Sunday, 10 August 2014

The Shrek Review

It's been Princess Fiona week on the Shrek tour which means for one week only Faye's wages are increased 10-fold and the other cast mambers have to bow or curtsey when she enters the room.

Anyone fall for that? No, I didn't think so but it has actually been Princess Fiona week as you can see from the tweet below. That much at least is true.

 ·  Aug 7

Moving on, I thought it was about time I featured another of the countless positve reviews of Shrek the Muscials first UK tour.

I must have read over twenty now and they ALL love the show and Faye's sensational performance as Princess Fiona.

This next review is from The and was written by Lisa Martland.


Shrek the Musical is the latest in a line of large-scale West End productions (The Lion King and Wicked are others) to tour the UK and Ireland, and on the evidence of this opening in Leeds, it has a pretty good chance of equalling the success of those shows that have preceded it.

The staging owes much to the 2011 Theatre Royal Drury Lane production, but London’s original Lord Farquaad, Nigel Harman - who won an Olivier award for his performance - has stepped in to take a fresh look for this touring version.

The result is a fast-paced, tightly directed romp that exaggerates the farcical elements of the alternative fairy tale, but doesn’t undermine the sweetness of its message (that what makes us special makes us strong).

David Lindsay-Abaire and Jeanine Tesori’s score isn’t the strongest in the world, and yet it constantly delivers, boosted by Harman’s attention to detail and Josh Prince’s clever choreography. The updates (mention of William and Kate’s castle, for example) and musical theatre in-jokes are fun to spot too, with Lord Farquaad’s nod to Wicked’s Defying Gravity a favourite.

Brilliantly embodying both the fun and charm of the piece is Dean Chisnall in the title role, appearing just as at home burping and farting as he does delivering a tender reprise of Big Bright Beautiful World.

It may be the tour’s early stages, but there is already a convincing chemistry between Chisnall’s Shrek and Faye Brookes’ Princess Fiona. Brookes adds a quirky feistiness to the part and proves her worth in the song and dance departments too. She also impresses when coolly dealing with a costume malfunction at the top of Act II.

Gerard Carey is nothing less than excellent as the vertically challenged Farquaad, who delivers his big numbers with aplomb and relishes every second of silly campery.

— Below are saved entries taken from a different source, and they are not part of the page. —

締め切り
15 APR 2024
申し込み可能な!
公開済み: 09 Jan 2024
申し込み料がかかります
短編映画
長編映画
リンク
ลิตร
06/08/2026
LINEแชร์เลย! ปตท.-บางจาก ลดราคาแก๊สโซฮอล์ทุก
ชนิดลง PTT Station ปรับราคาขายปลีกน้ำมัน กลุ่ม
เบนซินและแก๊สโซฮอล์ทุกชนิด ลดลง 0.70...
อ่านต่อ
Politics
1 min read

It was only five years ago that Idriss Kargbo, who plays Donkey, won a Stage/Sylvia Young scholarship when he was 13 years old. The maturity of his performance is therefore particularly impressive, and though he seemed a tad tentative at the beginning of press night, his growing confidence was evident as he strut his stuff in numbers such as Make a Move.

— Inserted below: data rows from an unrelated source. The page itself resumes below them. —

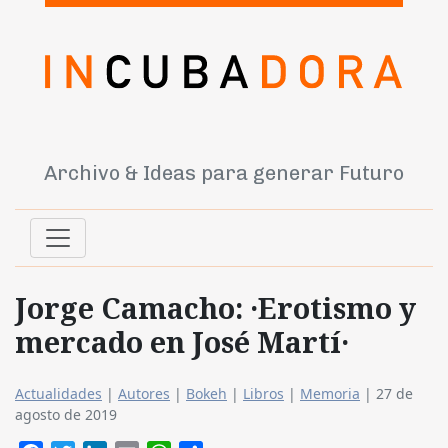
Archivo & Ideas para generar Futuro
Jorge Camacho: ·Erotismo y
mercado en José Martí·
Actualidades
|
Autores
|
Bokeh
|
Libros
|
Memoria
|
27 de
agosto de 2019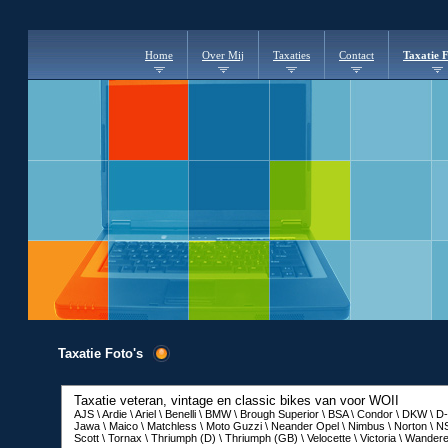
Home
Over Mij
Taxaties
Contact
Taxatie F
Taxatie Foto's
Taxatie veteran, vintage en classic bikes van voor WOII
AJS \ Ardie \ Ariel \ Benelli \ BMW \ Brough Superior \ BSA \ Condor \ DKW \ D-
Jawa \ Maico \ Matchless \ Moto Guzzi \ Neander Opel \ Nimbus \ Norton \ NS
Scott \ Tornax \ Thriumph (D) \ Thriumph (GB) \ Velocette \ Victoria \ Wander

Within a fine ensemble of actors playing a multitude of roles, Nikki Bentley, Candace Furbert and Will Haswell also stand out.

Thanks to Tim Hatley’s vibrant set, dragon and costume design, accompanied by Hugh Vanstone and Matt Daw’s lighting, fans of the Shrek movies will not be disappointed. In fact, there is plenty to satisfy both young and old, not least some of the bawdy humour that, one hopes, will go over the little ones’ heads.

VERDICT: Big, bold and brassy touring version of the DreamWorks favourite is likely to please all ages.